* PROBLEM TO WORK ON: The records that follow are to be printed exactly, with no images.

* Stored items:
== Segment start ==
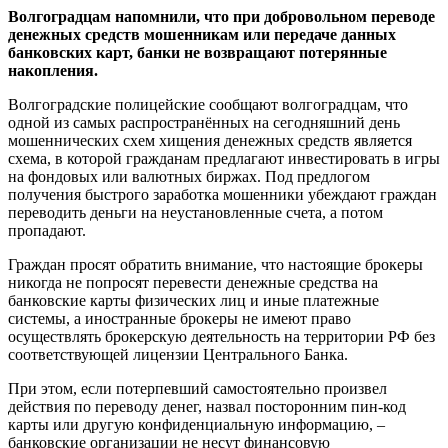
Волгоградцам напомнили, что при добровольном переводе
денежных средств мошенникам или передаче данных
банковских карт, банки не возвращают потерянные
накопления.
Волгоградские полицейские сообщают волгоградцам, что
одной из самых распространённых на сегодняшний день
мошеннических схем хищения денежных средств является
схема, в которой гражданам предлагают инвестировать в игры
на фондовых или валютных биржах. Под предлогом
получения быстрого заработка мошенники убеждают граждан
переводить деньги на неустановленные счета, а потом
пропадают.
Граждан просят обратить внимание, что настоящие брокеры
никогда не попросят перевести денежные средства на
банковские карты физических лиц и иные платежные
системы, а иностранные брокеры не имеют право
осуществлять брокерскую деятельность на территории РФ без
соответствующей лицензии Центрального Банка.
При этом, если потерпевший самостоятельно произвел
действия по переводу денег, назвал посторонним пин-код
карты или другую конфиденциальную информацию, –
банковские организации не несут финансовую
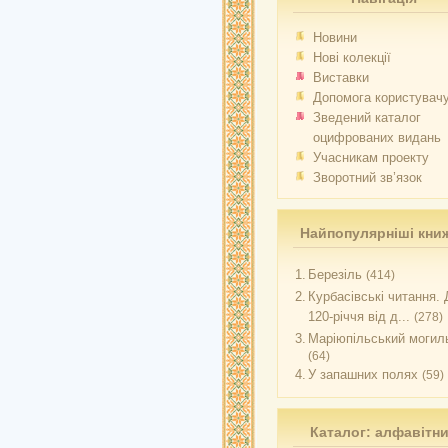
Новини
Нові колекції
Виставки
Допомога користувач
Зведений каталог
оцифрованих видань
Учасникам проекту
Зворотний зв’язок
Найпопулярніші кни
1.
Березіль
(414)
2.
Курбасівські читання. 
120-річчя від д...
(278)
3.
Маріюпільський могиль
(64)
4.
У запашних полях
(59)
Каталог: алфавітн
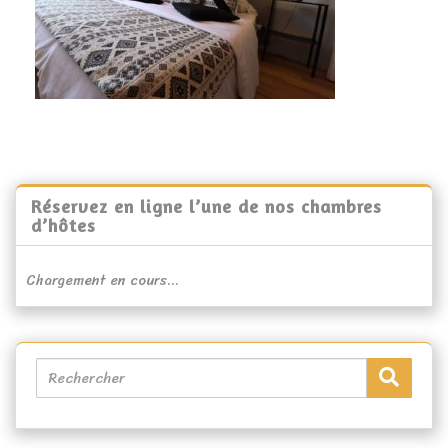
Réservez en ligne l’une de nos chambres
d’hôtes
Chargement en cours...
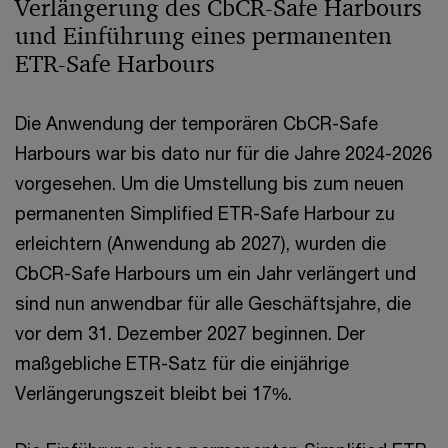
Verlängerung des CbCR-Safe Harbours
und Einführung eines permanenten
ETR-Safe Harbours
Die Anwendung der temporären CbCR-Safe
Harbours war bis dato nur für die Jahre 2024-2026
vorgesehen. Um die Umstellung bis zum neuen
permanenten Simplified ETR-Safe Harbour zu
erleichtern (Anwendung ab 2027), wurden die
CbCR-Safe Harbours um ein Jahr verlängert und
sind nun anwendbar für alle Geschäftsjahre, die
vor dem 31. Dezember 2027 beginnen. Der
maßgebliche ETR-Satz für die einjährige
Verlängerungszeit bleibt bei 17%.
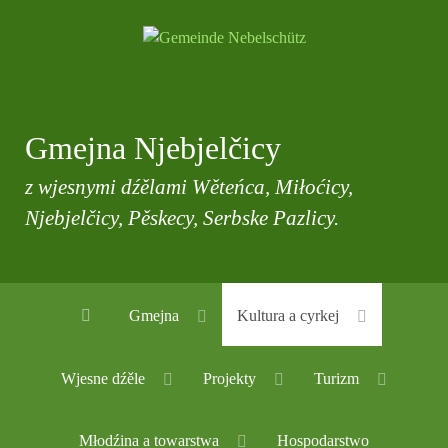
Gmejna Njebjelčicy
z wjesnymi dźělami Wěteńca, Miłoćicy,
Njebjelčicy, Pěskecy, Serbske Pazlicy.
Gmejna
Kultura a cyrkej
Wjesne dźěle
Projekty
Turizm
Młodźina a towarstwa
Hospodarstwo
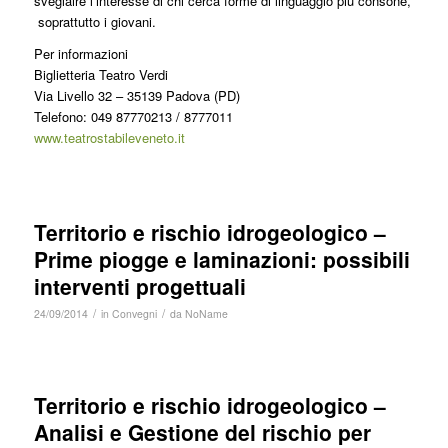
sveglaire l’interesse di chi cerca forme di linguaggio più consone,
soprattutto i giovani.
Per informazioni
Biglietteria Teatro Verdi
Via Livello 32 – 35139 Padova (PD)
Telefono: 049 87770213 / 8777011
www.teatrostabileveneto.it
Territorio e rischio idrogeologico –
Prime piogge e laminazioni: possibili
interventi progettuali
/
/
24/09/2014
in
Convegni
da
NoName
Territorio e rischio idrogeologico –
Analisi e Gestione del rischio per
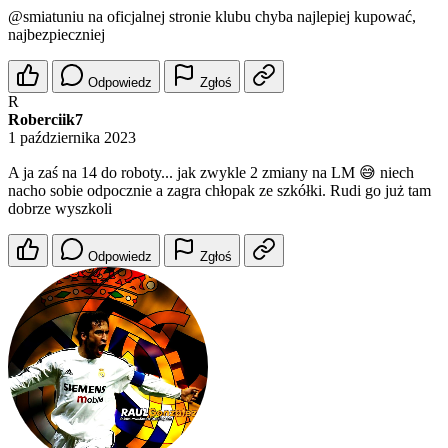
@smiatuniu
na oficjalnej stronie klubu chyba najlepiej kupować,
najbezpieczniej
Odpowiedz
Zgłoś
R
Roberciik7
1 października 2023
A ja zaś na 14 do roboty... jak zwykle 2 zmiany na LM 😅 niech
nacho sobie odpocznie a zagra chłopak ze szkółki. Rudi go już tam
dobrze wyszkoli
Odpowiedz
Zgłoś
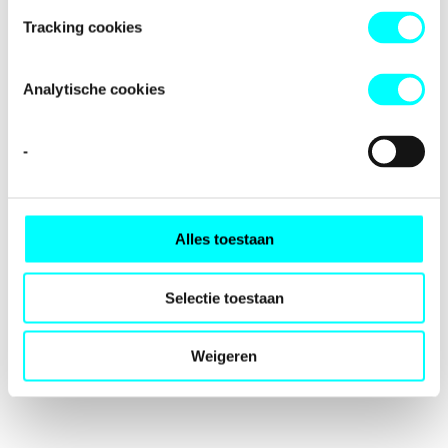
loading
fondspodiumkunsten.nl
(see the
browser console
for
Tracking cookies
more information).
Analytische cookies
-
Alles toestaan
Selectie toestaan
Weigeren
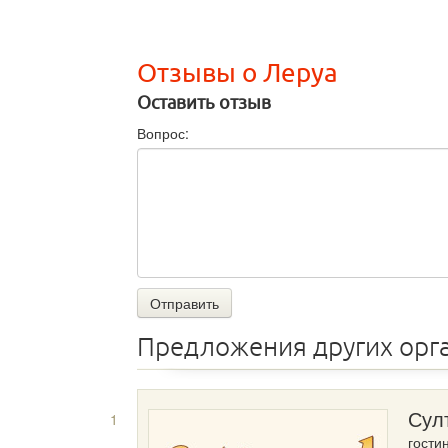
Отзывы о Леруа
Оставить отзыв
Вопрос:
Отправить
Предложения других орг
1
Сул
гости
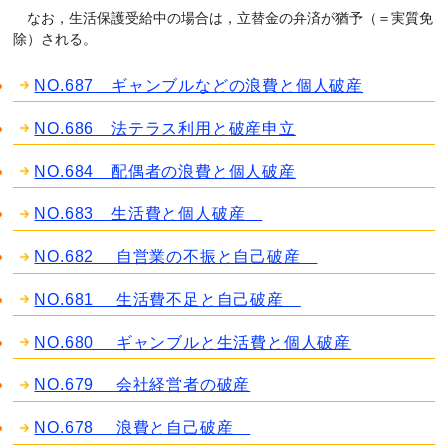
なお，生活保護受給中の場合は，立替金の弁済が猶予（＝実質免
除）される。
NO.687 ギャンブルなどの浪費と個人破産
NO.686 法テラス利用と破産申立
NO.684 配偶者の浪費と個人破産
NO.683 生活費と個人破産
NO.682 自営業の不振と自己破産
NO.681 生活費不足と自己破産
NO.680 ギャンブルと生活費と個人破産
NO.679 会社経営者の破産
NO.678 浪費と自己破産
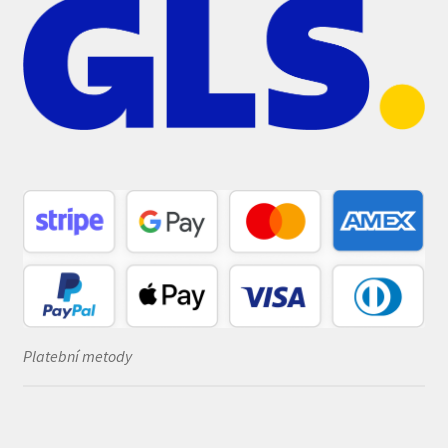
Platební metody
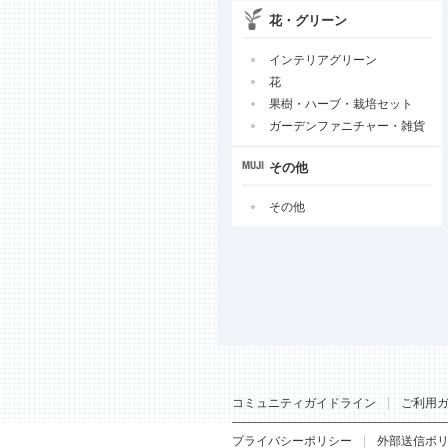
花・グリーン
インテリアグリーン
花
果樹・ハーブ・栽培セット
ガーデンファニチャー・雑貨
その他
その他
コミュニティガイドライン
ご利用
プライバシーポリシー
外部送信ポ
== Segment end ==
* SOLUTION TO THIS PROBLEM:
Волгоградцам напомнили, что при добровольном переводе
денежных средств мошенникам или передаче данных
банковских карт, банки не возвращают потерянные
накопления.
Волгоградские полицейские сообщают волгоградцам, что
одной из самых распространённых на сегодняшний день
мошеннических схем хищения денежных средств является
схема, в которой гражданам предлагают инвестировать в игры
на фондовых или валютных биржах. Под предлогом
получения быстрого заработка мошенники убеждают граждан
переводить деньги на неустановленные счета, а потом
пропадают.
Граждан просят обратить внимание, что настоящие брокеры
никогда не попросят перевести денежные средства на
банковские карты физических лиц и иные платежные
системы, а иностранные брокеры не имеют право
осуществлять брокерскую деятельность на территории РФ без
соответствующей лицензии Центрального Банка.
При этом, если потерпевший самостоятельно произвел
действия по переводу денег, назвал посторонним пин-код
карты или другую конфиденциальную информацию, –
банковские организации не несут финансовую
Новини
Нові колекції
Виставки
Допомога користувач
Зведений каталог
оцифрованих видань
Учасникам проекту
Зворотний зв’язок
Найпопулярніші кни
1.
Березіль
(414)
2.
Курбасівські читання. 
120-річчя від д...
(278)
3.
Маріюпільський могиль
(64)
4.
У запашних полях
(59)
Каталог: алфавітн
Réservez en ligne l’une de nos chambres
d’hôtes
Chargement en cours...
Verlängerung des CbCR-Safe Harbours
und Einführung eines permanenten
ETR-Safe Harbours
Die Anwendung der temporären CbCR-Safe
Harbours war bis dato nur für die Jahre 2024-2026
vorgesehen. Um die Umstellung bis zum neuen
permanenten Simplified ETR-Safe Harbour zu
erleichtern (Anwendung ab 2027), wurden die
CbCR-Safe Harbours um ein Jahr verlängert und
sind nun anwendbar für alle Geschäftsjahre, die
vor dem 31. Dezember 2027 beginnen. Der
maßgebliche ETR-Satz für die einjährige
Verlängerungszeit bleibt bei 17%.
Gmejna Njebjelčicy
z wjesnymi dźělami Wěteńca, Miłoćicy,
Njebjelčicy, Pěskecy, Serbske Pazlicy.
Gmejna
Kultura a cyrkej
Wjesne dźěle
Projekty
Turizm
Młodźina a towarstwa
Hospodarstwo
sveglaire l’interesse di chi cerca forme di linguaggio più consone,
soprattutto i giovani.
Per informazioni
Biglietteria Teatro Verdi
Via Livello 32 – 35139 Padova (PD)
Telefono: 049 87770213 / 8777011
www.teatrostabileveneto.it
Territorio e rischio idrogeologico –
Prime piogge e laminazioni: possibili
interventi progettuali
/
/
24/09/2014
in
Convegni
da
NoName
Territorio e rischio idrogeologico –
Analisi e Gestione del rischio per
@smiatuniu
na oficjalnej stronie klubu chyba najlepiej kupować,
najbezpieczniej
Odpowiedz
Zgłoś
R
Roberciik7
1 października 2023
A ja zaś na 14 do roboty... jak zwykle 2 zmiany na LM 😅 niech
nacho sobie odpocznie a zagra chłopak ze szkółki. Rudi go już tam
dobrze wyszkoli
Odpowiedz
Zgłoś
loading
fondspodiumkunsten.nl
(see the
browser console
for
Tracking cookies
more information).
Analytische cookies
-
Alles toestaan
Selectie toestaan
Weigeren
Отзывы о Леруа
Оставить отзыв
Вопрос:
Отправить
Предложения других орг
1
Сул
гости
なお，生活保護受給中の場合は，立替金の弁済が猶予（＝実質免
除）される。
NO.687 ギャンブルなどの浪費と個人破産
NO.686 法テラス利用と破産申立
NO.684 配偶者の浪費と個人破産
NO.683 生活費と個人破産
NO.682 自営業の不振と自己破産
NO.681 生活費不足と自己破産
NO.680 ギャンブルと生活費と個人破産
NO.679 会社経営者の破産
NO.678 浪費と自己破産
Platební metody
花・グリーン
インテリアグリーン
花
果樹・ハーブ・栽培セット
ガーデンファニチャー・雑貨
その他
その他
コミュニティガイドライン
ご利用
プライバシーポリシー
外部送信ポ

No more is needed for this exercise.